■ What to work on ■
Somewhere below is a line with "TERRITÓRIOS DE CUIDADO, LUTA E" and, later, a line with "SUSTENTAÇÃO DA VIDA"; repeat those two lines and all the lines between them, exactly as they are.
====== Input records ======
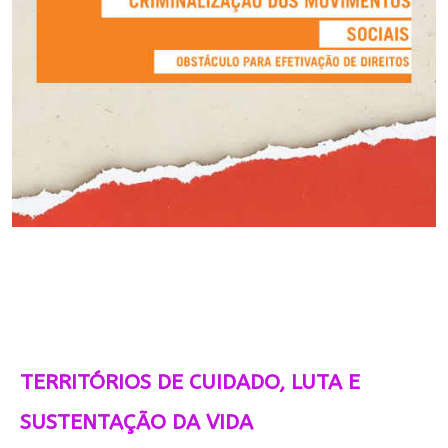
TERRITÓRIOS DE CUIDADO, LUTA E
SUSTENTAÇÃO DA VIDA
======
====== Input records ======
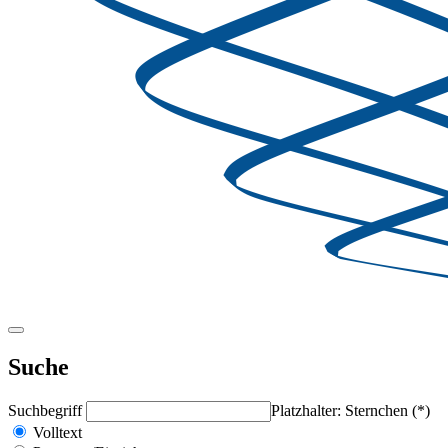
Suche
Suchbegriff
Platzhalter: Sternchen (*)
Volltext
======
====== Input records ======
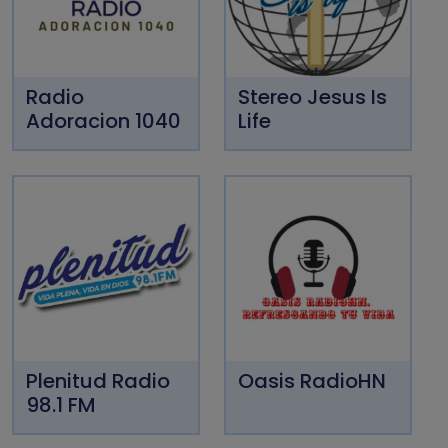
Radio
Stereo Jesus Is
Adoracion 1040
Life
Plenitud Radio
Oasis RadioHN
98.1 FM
======
■ Answer section ■
TERRITÓRIOS DE CUIDADO, LUTA E
SUSTENTAÇÃO DA VIDA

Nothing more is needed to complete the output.